Exercise aim: Could you please transcribe the data exactly, without the pictures?

==== Source information ====

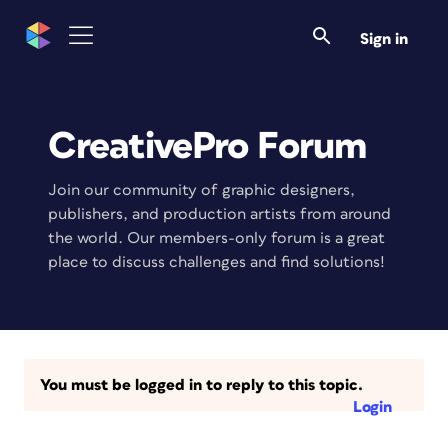
Sign in
CreativePro Forum
Join our community of graphic designers,
publishers, and production artists from around
the world. Our members-only forum is a great
place to discuss challenges and find solutions!
You must be logged in to reply to this topic.
Login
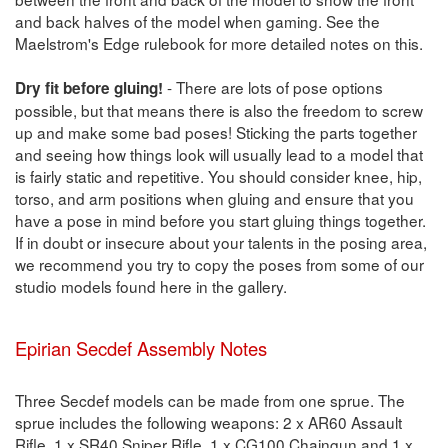
and back halves of the model when gaming. See the
Maelstrom's Edge rulebook for more detailed notes on this.
- There are lots of pose options
Dry fit before gluing!
possible, but that means there is also the freedom to screw
up and make some bad poses! Sticking the parts together
and seeing how things look will usually lead to a model that
is fairly static and repetitive. You should consider knee, hip,
torso, and arm positions when gluing and ensure that you
have a pose in mind before you start gluing things together.
If in doubt or insecure about your talents in the posing area,
we recommend you try to copy the poses from some of our
studio models found here in the gallery.
Epirian Secdef Assembly Notes
Three Secdef models can be made from one sprue. The
sprue includes the following weapons: 2 x AR60 Assault
Rifle, 1 x SR40 Sniper Rifle, 1 x CG100 Chaingun and 1 x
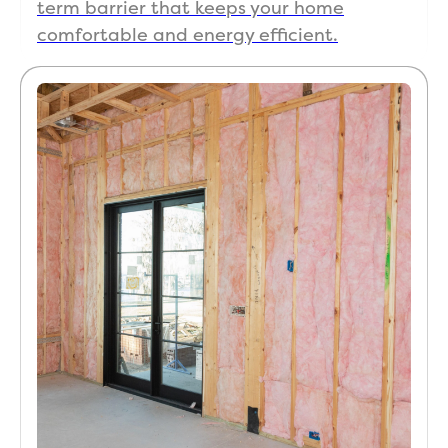
term barrier that keeps your home
comfortable and energy efficient.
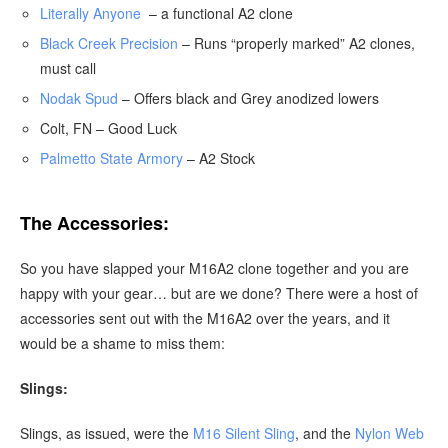
Literally Anyone
– a functional A2 clone
Black Creek Precision
– Runs “properly marked” A2 clones,
must call
Nodak Spud
– Offers black and Grey anodized lowers
Colt, FN – Good Luck
Palmetto State Armory
– A2 Stock
The Accessories:
So you have slapped your M16A2 clone together and you are
happy with your gear… but are we done? There were a host of
accessories sent out with the M16A2 over the years, and it
would be a shame to miss them:
Slings:
Slings, as issued, were the
M16 Silent Sling
, and the
Nylon Web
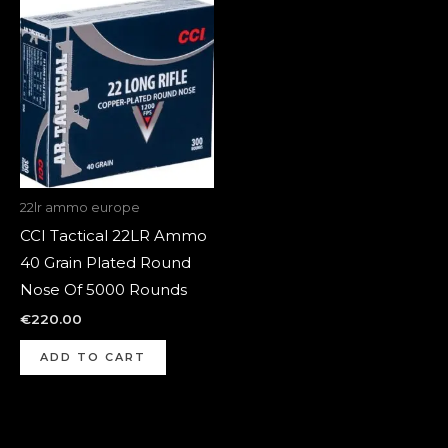
22lr ammo europe
CCI Tactical 22LR Ammo
40 Grain Plated Round
Nose Of 5000 Rounds
€
220.00
ADD TO CART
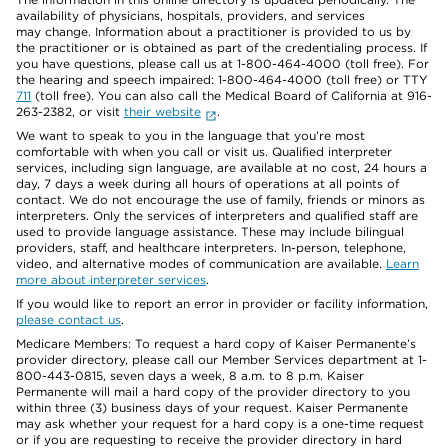
availability of physicians, hospitals, providers, and services
may change. Information about a practitioner is provided to us by
the practitioner or is obtained as part of the credentialing process. If
you have questions, please call us at 1-800-464-4000 (toll free). For
the hearing and speech impaired: 1-800-464-4000 (toll free) or TTY
711
(toll free). You can also call the Medical Board of California at 916-
263-2382, or visit
their website
.
We want to speak to you in the language that you’re most
comfortable with when you call or visit us. Qualified interpreter
services, including sign language, are available at no cost, 24 hours a
day, 7 days a week during all hours of operations at all points of
contact. We do not encourage the use of family, friends or minors as
interpreters. Only the services of interpreters and qualified staff are
used to provide language assistance. These may include bilingual
providers, staff, and healthcare interpreters. In-person, telephone,
video, and alternative modes of communication are available.
Learn
more about interpreter services
.
If you would like to report an error in provider or facility information,
please contact us
.
Medicare Members: To request a hard copy of Kaiser Permanente’s
provider directory, please call our Member Services department at 1-
800-443-0815, seven days a week, 8 a.m. to 8 p.m. Kaiser
Permanente will mail a hard copy of the provider directory to you
within three (3) business days of your request. Kaiser Permanente
may ask whether your request for a hard copy is a one-time request
or if you are requesting to receive the provider directory in hard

====

Completed task:
Sign in
CreativePro Forum
Join our community of graphic designers,
publishers, and production artists from around
the world. Our members-only forum is a great
place to discuss challenges and find solutions!
You must be logged in to reply to this topic.
Login
and back halves of the model when gaming. See the
Maelstrom's Edge rulebook for more detailed notes on this.
- There are lots of pose options
Dry fit before gluing!
possible, but that means there is also the freedom to screw
up and make some bad poses! Sticking the parts together
and seeing how things look will usually lead to a model that
is fairly static and repetitive. You should consider knee, hip,
torso, and arm positions when gluing and ensure that you
have a pose in mind before you start gluing things together.
If in doubt or insecure about your talents in the posing area,
we recommend you try to copy the poses from some of our
studio models found here in the gallery.
Epirian Secdef Assembly Notes
Three Secdef models can be made from one sprue. The
sprue includes the following weapons: 2 x AR60 Assault
Rifle, 1 x SR40 Sniper Rifle, 1 x CG100 Chaingun and 1 x
term barrier that keeps your home
comfortable and energy efficient.
Literally Anyone
– a functional A2 clone
Black Creek Precision
– Runs “properly marked” A2 clones,
must call
Nodak Spud
– Offers black and Grey anodized lowers
Colt, FN – Good Luck
Palmetto State Armory
– A2 Stock
The Accessories:
So you have slapped your M16A2 clone together and you are
happy with your gear… but are we done? There were a host of
accessories sent out with the M16A2 over the years, and it
would be a shame to miss them:
Slings:
Slings, as issued, were the
M16 Silent Sling
, and the
Nylon Web
22lr ammo europe
CCI Tactical 22LR Ammo
40 Grain Plated Round
Nose Of 5000 Rounds
€
220.00
ADD TO CART
availability of physicians, hospitals, providers, and services
may change. Information about a practitioner is provided to us by
the practitioner or is obtained as part of the credentialing process. If
you have questions, please call us at 1-800-464-4000 (toll free). For
the hearing and speech impaired: 1-800-464-4000 (toll free) or TTY
711
(toll free). You can also call the Medical Board of California at 916-
263-2382, or visit
their website
.
We want to speak to you in the language that you’re most
comfortable with when you call or visit us. Qualified interpreter
services, including sign language, are available at no cost, 24 hours a
day, 7 days a week during all hours of operations at all points of
contact. We do not encourage the use of family, friends or minors as
interpreters. Only the services of interpreters and qualified staff are
used to provide language assistance. These may include bilingual
providers, staff, and healthcare interpreters. In-person, telephone,
video, and alternative modes of communication are available.
Learn
more about interpreter services
.
If you would like to report an error in provider or facility information,
please contact us
.
Medicare Members: To request a hard copy of Kaiser Permanente’s
provider directory, please call our Member Services department at 1-
800-443-0815, seven days a week, 8 a.m. to 8 p.m. Kaiser
Permanente will mail a hard copy of the provider directory to you
within three (3) business days of your request. Kaiser Permanente
may ask whether your request for a hard copy is a one-time request
or if you are requesting to receive the provider directory in hard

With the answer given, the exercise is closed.